My son was diagnosed with kp at a young age. At first it was just the tiny bumps on the cheeks and legs. Now it has progressed into the redness and rough skin on the cheeks with the white spot in the middle. I took him to his physician about the redness and he said it was preteen acne for the longest time. I then switche physicians and he said it was eczema and prescribed treatment. It made his face even more red. We then went to see a dermatologist and this doctor seemed amused at the pictures I brought in of KPRF and didn't really diagnose him at all. He acted as if KPRF was not really a medical condition. He laughed and said yeah I've heard of it; all it means is KP with a red face. He said the redness from KP was rare and said he may have a form of it. One of the pictures I brought in looked almost exactly like my sons; it was from Johns Hopkins. He told us to use hydrocortisone for a month. After 2 days. we were so excited to see the redness was much better. Then, the next day his cheeks were so red it looked as though he had a terrible sunburn. I called the doctor and they told me to stop using the hydrocortisone for a few days and then resume. They thought he may have actually gotten sun burned. The severe redness did go away in a couple days. We have resumed the hydrocortisone, but don't see any improvement. Has any one else ever used hydrocortisone?

I've heard that hydrocortizone used for long periods of time is really bad for your skin because it thins it and actually makes things worse. I could be wrong, but I would maybe stay away from it for long term treatment.

I am not a doctor and what follows is only my opinion.

Anyways, I say that hydrocortisone is ****. Heres the truth: Doctors/Dermatologists could care less about KP and all its variations. They just throw a tube of stuff at you that people put on their swollen, irritated asses and tell you to rub it on your face.

They act like its no big deal. I was told by a derm "Awwww this is nothing, William Shatner has it."

Hey thanks Doc!!!

Meanwhile I am going thru puberty and my "self-image forming" years feeling like a freak of nature who has to sit on the right of anyone to feel comfortable speaking with them so they arent distracted by my blotchy face.

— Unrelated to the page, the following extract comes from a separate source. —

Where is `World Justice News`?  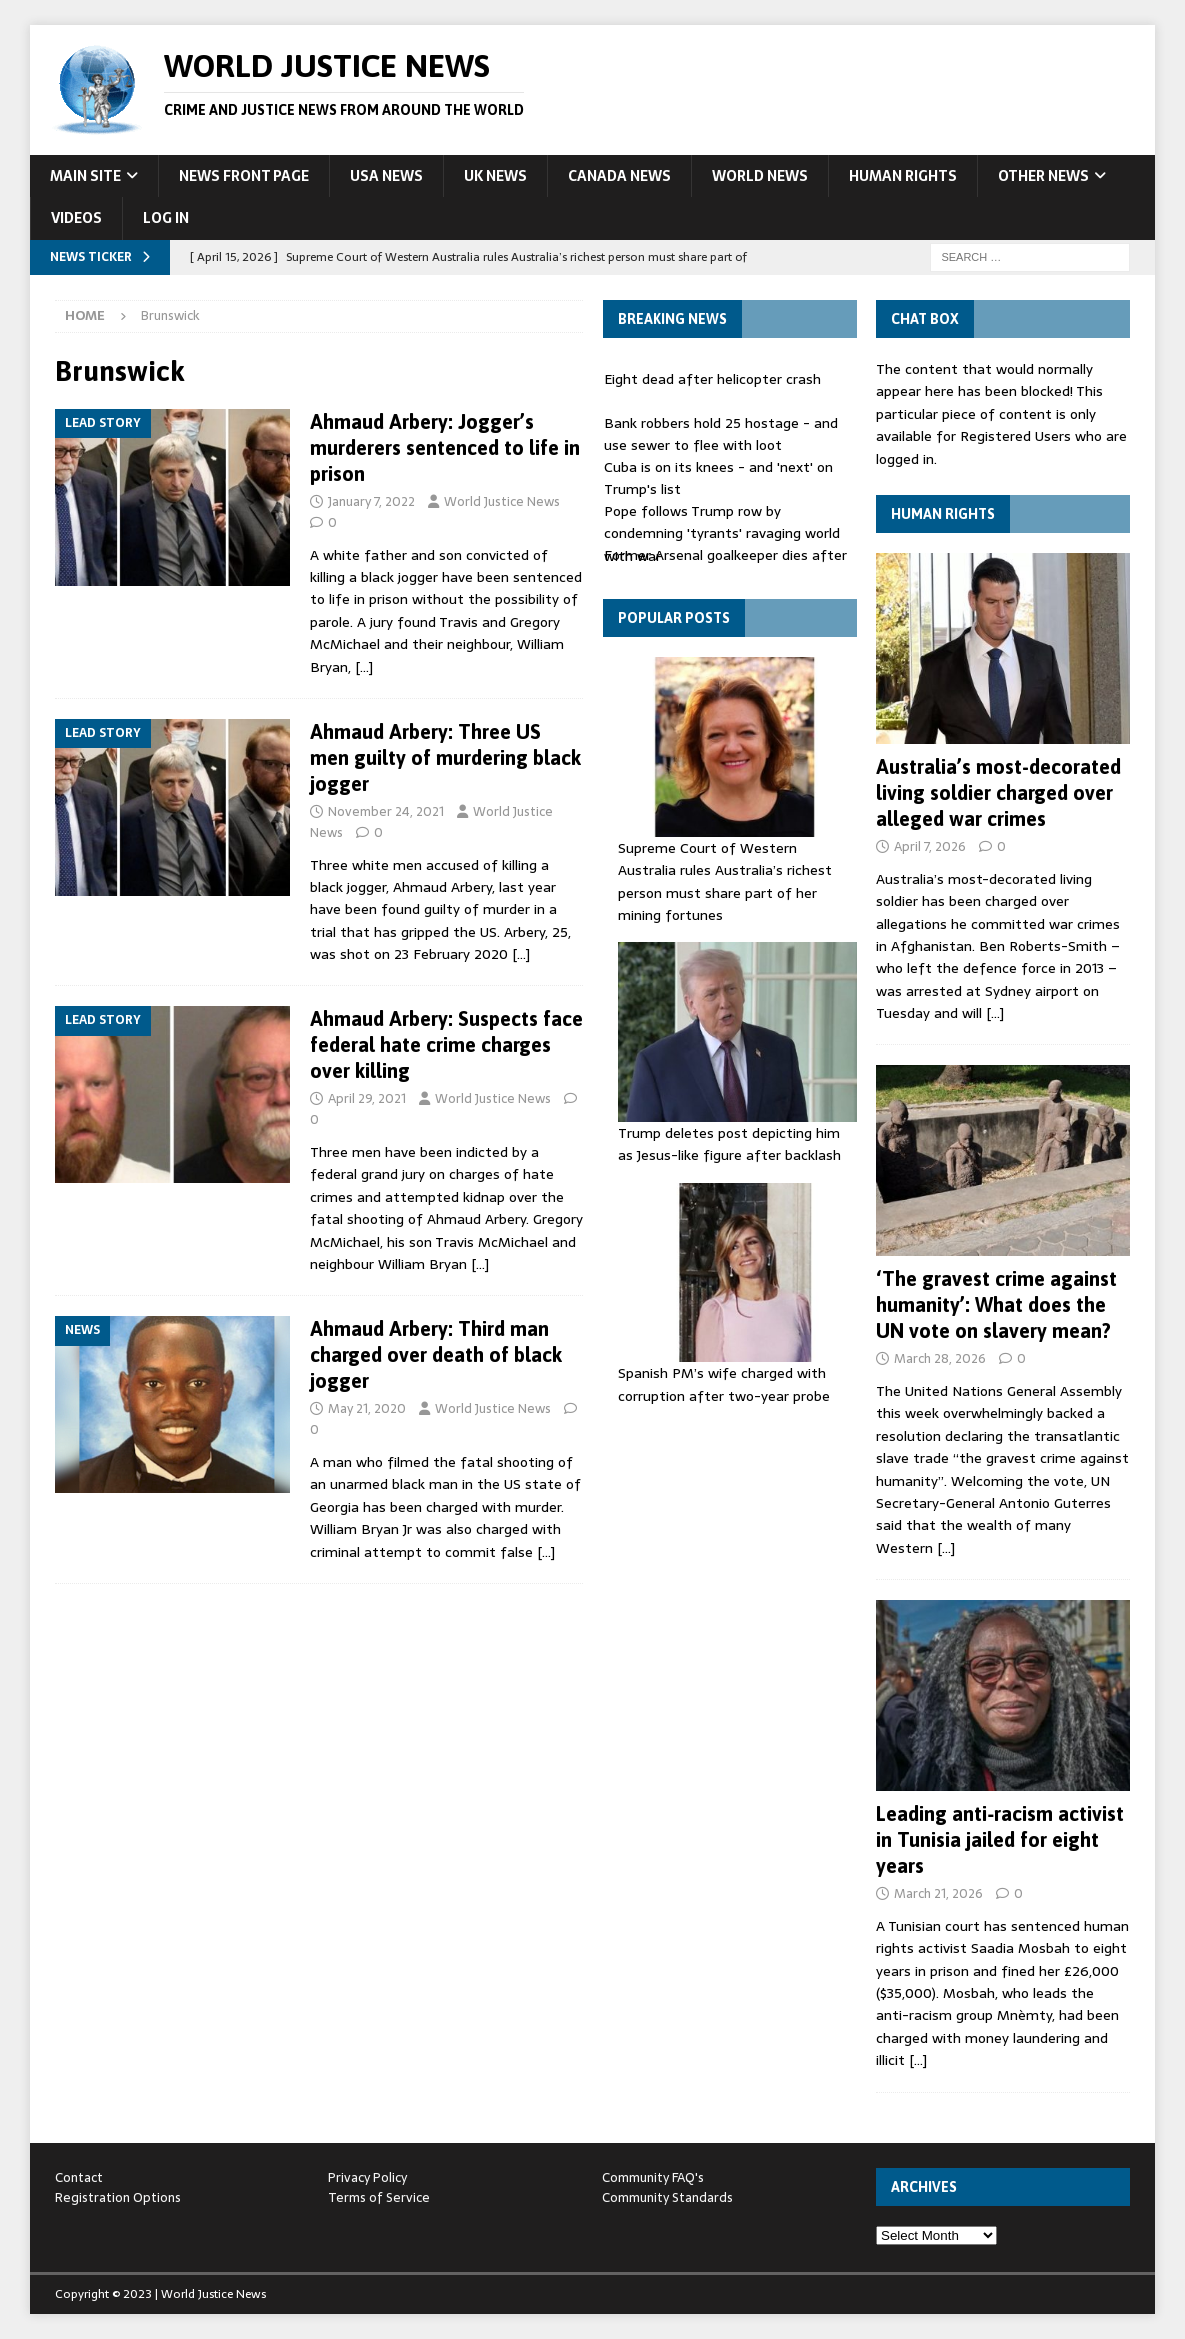
World Justice News is located at coordinates (502, 501).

People dont think its a serious condition. And compared to cancer or AIDS etc... it isn't.

But Dermatologists are about skin. I think its time they own up to the fact that KP is a serious skin disorder. It affects self-esteem and self-image.

Maybe someday they will wake up and work hard enough to have a cure for it. We can go to the moon, ,we can cure smallpox, we have people beating cancer and living healthy for years and years
with HIV (Magic Johnson) but that red face stuff????? Awww....here rub this ass cream on your face and get over it.

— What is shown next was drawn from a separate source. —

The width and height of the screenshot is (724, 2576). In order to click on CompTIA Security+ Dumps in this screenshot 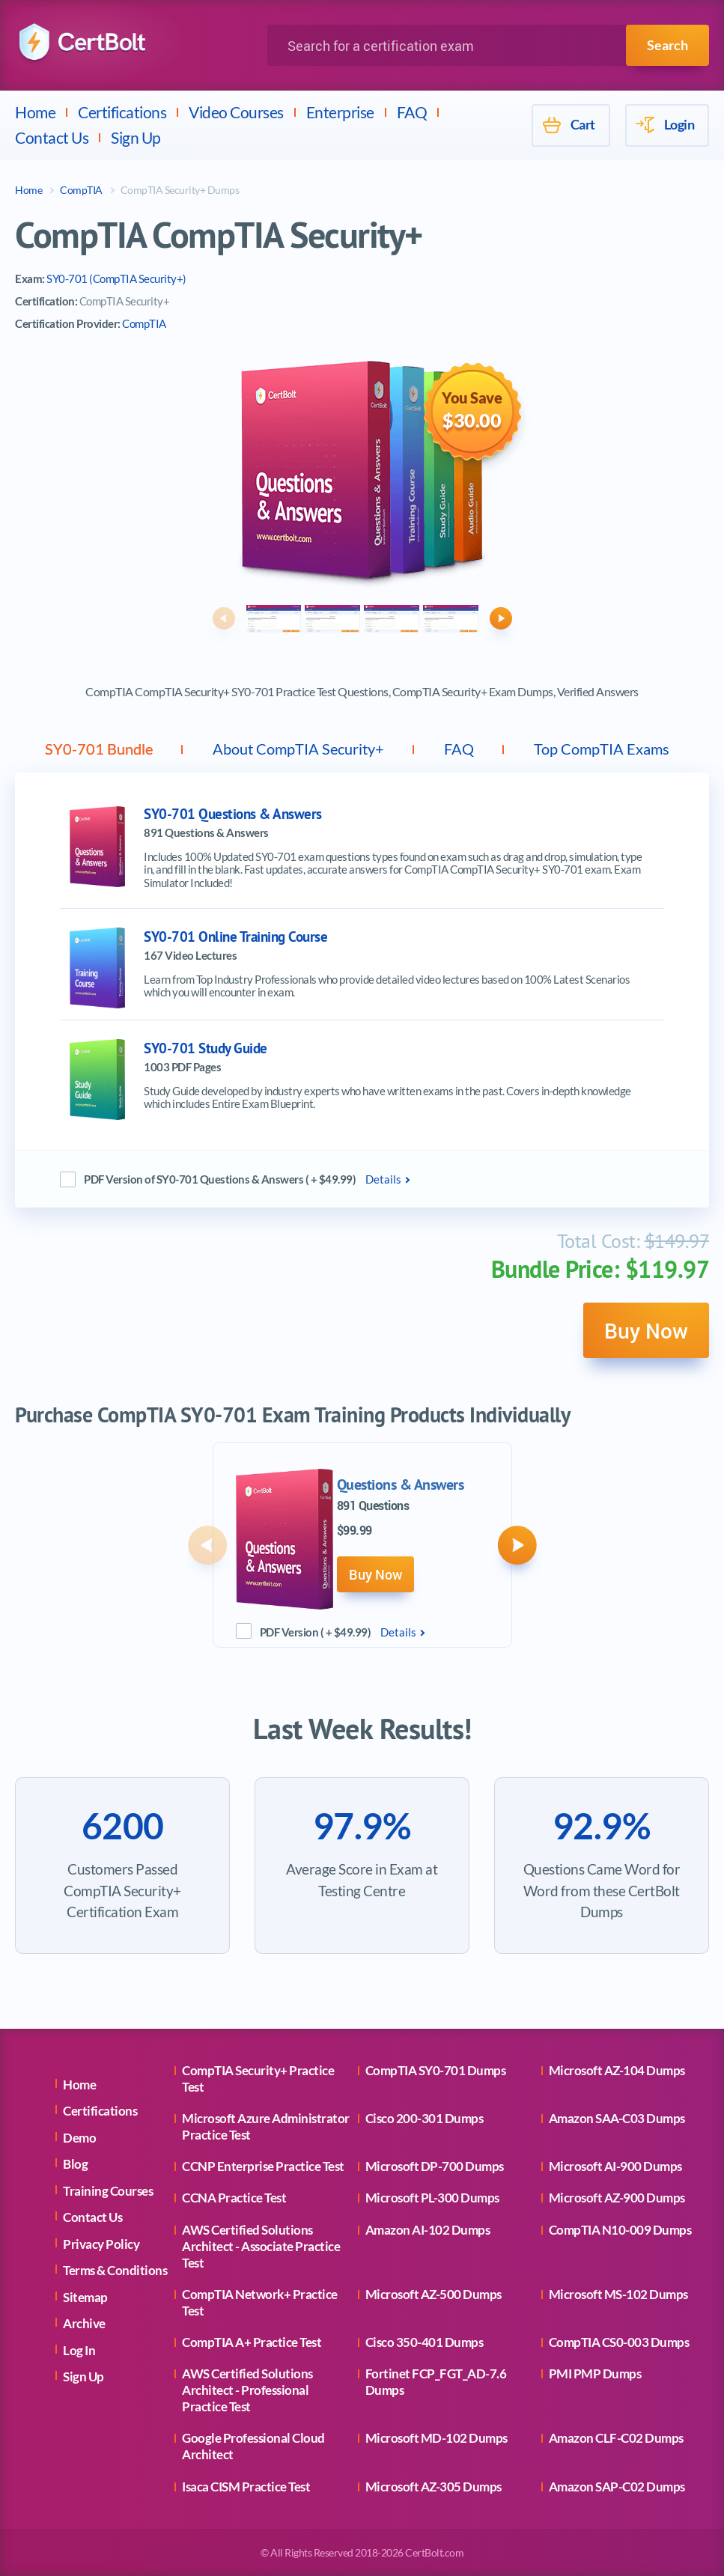, I will do `click(180, 189)`.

Completely agree with you squibb. Why doesn't someone research this condition and come up with a cure. I'm no doctor either, but if kp is caused by hair not being able to come out of the follicle or pore or whatever, could we take something to make the hair stronger to push through?
Like I said no doctor just in a vocal rage here.

Hello,
This is my first post here.
I was just diagnosed with keratosis pilaris, after being treated for acne, and rosacea. Let me tell you it is a relief to know that it is not rosacea. Anyways I have seen a very good dermatologist and he has prescribed u-cort which is a prescription hdrocortisone. It is working very well, and id the best thing I have used so far. I may have a little flushing here or there, but I notice that if I drink water, it usually goes away. I also take a vitamin for my skin called dermavite. It has helped not just the keratosis, but has improved the look and fell of my skin all over. I love it!

I would just say, be blessed that the condition we have can be improved, as with rosacea, it is something that will never diminish and will have to be regimened very closely every day.

I second that, I have rosacea, and I have to say, it's a nightmare.

I've found that hydrocortisone will give me a days relief from a red face due to KP. If I apply the hydrocortisone at night, the following day my face will be almost completely pale. However if I continue to apply the hydrocortisone it loses its effect and my face returns to its normal redness. As a result, I save the hydrocortisone for 'special occasions' such as camping trips when I cant be bothered with make-up. Also I fully acknowledge that hydrocortisone use does more harm than good in the long run.

Kddupuy...where can you get the dermavite?

XOXO,

This is an old thread. Kddupuy last posted in April, '04.

Can anyone else answer XOXO's question?

kebod

well its a multi-vitamin, so try looking in a herbal & vitamin supplement store, or up the vitamin isle in a supermarket. but vitamins dont really work for the skin that much as they claim to do.